From April 2020 this new approach will be extended to ‘medium and large’ private sector firms. They will now be required to determine whether they need to deduct tax and NI when paying contractors.

Importantly, those classed as a small business will not be required to implement the new off-payroll working rules.

A ‘small’ business is one which satisfies two of the following conditions:

  • An annual turnover of less than £10.2m.
  • A balance sheet total of less than £5.1m. Fewer than 50 employees.
When do the rules apply?

The aim of the off-payroll working rules is to ensure that, where an individual would have been an employee if they were providing their services directly, they pay broadly the same tax and NI as an employee.

Over the years a number of tests and considerations have been developed via case law which are used to determine whether an individual is employed or self-employed. These same tests are applied to determine a contractor’s status for off-payroll working purposes.

They include:

  • What is the client’s business?
  • Is there any form of contract?
  • Is the contractor at financial risk in the project?
  • Is the contractor working exclusively only for one client?
  • Does the contractor work with their own materials / equipment on site? Does the contractor have to rectify work at their own expense?
  • Can he or she provide substitutes to carry out the work in place of themselves?
  • Is the contractor “part and parcel” of the client’s organisation?
  • The intention of the parties?
  • The length of the contract?
  • Terms of contract – e.g. does the contractor have a notice period, the hours of work, where and how is the work carried out?
  • Is the contractor prevented from working for other clients?
  • The pay structure e.g. holiday pay. Is the worker paid by the job / project or a fixed wage at a fixed time (as an employee would be)?
  • Are any benefits provided similar to those offered to employees (company car/van, sick pay, bonuses etc.)?
  • Has any Government Department (including the Revenue/Contributions Agency) ever provided a written status ruling in the past?

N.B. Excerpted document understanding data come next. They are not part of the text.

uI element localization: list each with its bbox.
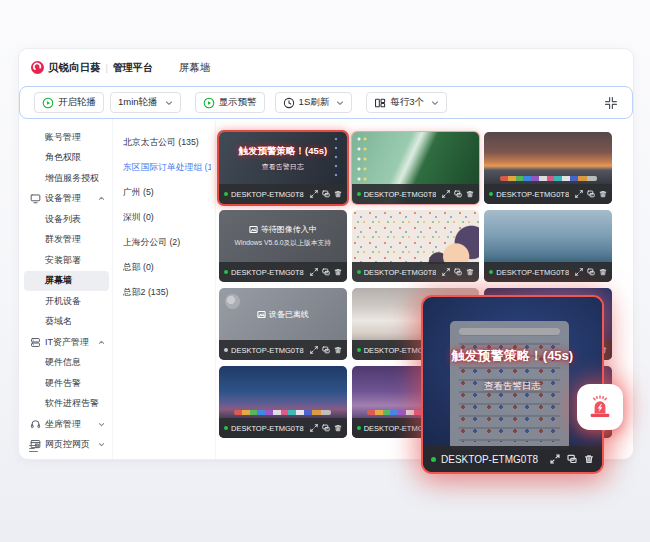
sidebar-item-安装部署[interactable]: 安装部署 (24, 250, 109, 271)
sidebar-item-label: 开机设备 (45, 295, 81, 308)
delete-icon[interactable] (466, 268, 474, 276)
chevron-down-icon (98, 441, 105, 448)
remote-control-icon[interactable] (587, 268, 595, 276)
sidebar-item-屏幕墙[interactable]: 屏幕墙 (24, 271, 109, 292)
group-item[interactable]: 深圳 (0) (123, 205, 211, 230)
page-background: 贝锐向日葵 | 管理平台 屏幕墙 开启轮播1min轮播显示预警1S刷新每行3个 … (0, 0, 650, 542)
screen-tile[interactable]: DESKTOP-ETMG0T8 (352, 210, 480, 282)
play-icon (42, 97, 54, 109)
fullscreen-icon[interactable] (310, 346, 318, 354)
remote-control-icon[interactable] (322, 268, 330, 276)
sidebar-item-增值服务授权[interactable]: 增值服务授权 (24, 168, 109, 189)
tile-device-actions (310, 346, 342, 354)
group-list: 北京太古公司 (135)东区国际订单处理组 (12)广州 (5)深圳 (0)上海… (113, 119, 216, 459)
screen-tile[interactable]: DESKTOP-ETMG0T8 (219, 366, 347, 438)
tile-device-actions (310, 268, 342, 276)
sidebar-item-label: 硬件信息 (45, 356, 81, 369)
compress-view-icon[interactable] (604, 96, 618, 110)
screen-tile[interactable]: 触发预警策略！(45s)查看告警日志DESKTOP-ETMG0T8 (219, 132, 347, 204)
delete-icon[interactable] (466, 190, 474, 198)
sidebar-item-设备管理[interactable]: 设备管理 (24, 189, 109, 210)
sidebar-item-设备列表[interactable]: 设备列表 (24, 209, 109, 230)
tile-device-name: DESKTOP-ETMG0T8 (231, 268, 304, 277)
popup-device-bar: DESKTOP-ETMG0T8 (423, 446, 602, 472)
delete-icon[interactable] (334, 424, 342, 432)
headset-icon (30, 419, 41, 430)
online-status-dot (357, 270, 361, 274)
delete-icon[interactable] (334, 268, 342, 276)
group-item[interactable]: 上海分公司 (2) (123, 230, 211, 255)
sidebar-item-开机设备[interactable]: 开机设备 (24, 291, 109, 312)
alert-popup[interactable]: 触发预警策略！(45s) 查看告警日志 DESKTOP-ETMG0T8 (423, 297, 602, 472)
online-status-dot (224, 192, 228, 196)
image-icon (257, 310, 266, 319)
remote-control-icon[interactable] (454, 268, 462, 276)
alarm-badge[interactable] (577, 384, 623, 430)
tile-device-name: DESKTOP-ETMG0T8 (231, 190, 304, 199)
delete-icon[interactable] (334, 346, 342, 354)
remote-control-icon[interactable] (322, 424, 330, 432)
screen-tile[interactable]: 设备已离线DESKTOP-ETMG0T8 (219, 288, 347, 360)
sidebar-item-label: 群发管理 (45, 233, 81, 246)
delete-icon[interactable] (599, 190, 607, 198)
tile-notice-row: 等待图像传入中 (249, 224, 317, 235)
refresh-interval-button[interactable]: 1S刷新 (275, 92, 353, 113)
delete-icon[interactable] (584, 454, 594, 464)
tile-device-bar: DESKTOP-ETMG0T8 (484, 262, 612, 282)
fullscreen-icon[interactable] (310, 190, 318, 198)
sidebar-item-坐席管理[interactable]: 坐席管理 (24, 414, 109, 435)
remote-control-icon[interactable] (322, 190, 330, 198)
sidebar-collapse-icon[interactable] (28, 443, 39, 454)
group-item[interactable]: 总部2 (135) (123, 280, 211, 305)
group-item[interactable]: 总部 (0) (123, 255, 211, 280)
remote-control-icon[interactable] (567, 454, 577, 464)
tile-device-bar: DESKTOP-ETMG0T8 (219, 184, 347, 204)
tile-device-bar: DESKTOP-ETMG0T8 (352, 262, 480, 282)
start-carousel-button[interactable]: 开启轮播 (34, 92, 104, 113)
screen-tile[interactable]: 等待图像传入中Windows V5.6.0及以上版本支持DESKTOP-ETMG… (219, 210, 347, 282)
sidebar-item-群发管理[interactable]: 群发管理 (24, 230, 109, 251)
fullscreen-icon[interactable] (442, 190, 450, 198)
fullscreen-icon[interactable] (550, 454, 560, 464)
sidebar-item-硬件告警[interactable]: 硬件告警 (24, 373, 109, 394)
sidebar-item-软件进程告警[interactable]: 软件进程告警 (24, 394, 109, 415)
popup-alert-log-link[interactable]: 查看告警日志 (484, 380, 541, 393)
sidebar-item-硬件信息[interactable]: 硬件信息 (24, 353, 109, 374)
remote-control-icon[interactable] (454, 190, 462, 198)
per-row-button[interactable]: 每行3个 (366, 92, 447, 113)
online-status-dot (489, 192, 493, 196)
screen-tile[interactable]: DESKTOP-ETMG0T8 (484, 210, 612, 282)
group-item[interactable]: 东区国际订单处理组 (12) (123, 155, 211, 180)
fullscreen-icon[interactable] (575, 268, 583, 276)
sidebar-item-label: 安装部署 (45, 254, 81, 267)
fullscreen-icon[interactable] (310, 424, 318, 432)
group-item[interactable]: 广州 (5) (123, 180, 211, 205)
screen-tile[interactable]: DESKTOP-ETMG0T8 (352, 132, 480, 204)
remote-control-icon[interactable] (587, 190, 595, 198)
chevron-down-icon (431, 99, 439, 107)
group-item[interactable]: 北京太古公司 (135) (123, 130, 211, 155)
show-alerts-button[interactable]: 显示预警 (195, 92, 265, 113)
fullscreen-icon[interactable] (442, 268, 450, 276)
chevron-down-icon (165, 99, 173, 107)
tab-screen-wall[interactable]: 屏幕墙 (179, 61, 211, 75)
grid-icon (374, 97, 386, 109)
remote-control-icon[interactable] (322, 346, 330, 354)
sidebar-item-角色权限[interactable]: 角色权限 (24, 148, 109, 169)
refresh-interval-label: 1S刷新 (299, 96, 330, 109)
delete-icon[interactable] (599, 268, 607, 276)
sidebar-item-label: 硬件告警 (45, 377, 81, 390)
fullscreen-icon[interactable] (575, 190, 583, 198)
tile-alert-log-link[interactable]: 查看告警日志 (262, 162, 304, 172)
online-status-dot (224, 426, 228, 430)
sidebar-item-账号管理[interactable]: 账号管理 (24, 127, 109, 148)
screen-tile[interactable]: DESKTOP-ETMG0T8 (484, 132, 612, 204)
fullscreen-icon[interactable] (310, 268, 318, 276)
sidebar-item-葵域名[interactable]: 葵域名 (24, 312, 109, 333)
delete-icon[interactable] (334, 190, 342, 198)
sidebar-item-IT资产管理[interactable]: IT资产管理 (24, 332, 109, 353)
tile-alert-title: 触发预警策略！(45s) (238, 145, 327, 158)
carousel-interval-button[interactable]: 1min轮播 (110, 92, 181, 113)
chevron-up-icon (98, 195, 105, 202)
sidebar-item-label: IT资产管理 (45, 336, 89, 349)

HMRC provide an online tool, CEST, www.gov.uk/ guidance/check-employment-status-for-tax which can be used to determine whether a worker should be classed as employed or self-employed for tax purposes.

Next steps for engagers
  • Establish whether they meet the definition of a ‘small’ business. If they do then there is no further action to be taken.
  • Assess the status of the contractors working for them on a case by case basis to determine whether the off-payroll working rules apply.
  • Issue a Status Determination Statement (SDS) notifying the worker of the decision reached.
Next steps for contractors
  • Consider whether the rules are likely to apply and how this will affect the overall tax liability.
  • Review the terms of contracts and, if caught by the off-payroll working rules, determine how this affects business strategy and fee structure for the future.
  • Upon receipt of an SDS, there is the option to challenge the decision. The engager then has 45 days to confirm its finding, giving reasons, or withdraw and replace the SDS with a revised decision.
  • If the nature of a contract results in the application of the new off-payroll working legislation early advice should be sought so that the additional tax burden is identified at the earliest opportunity.

This is a complex area of tax law and the effects can be significant for both engagers and contractors.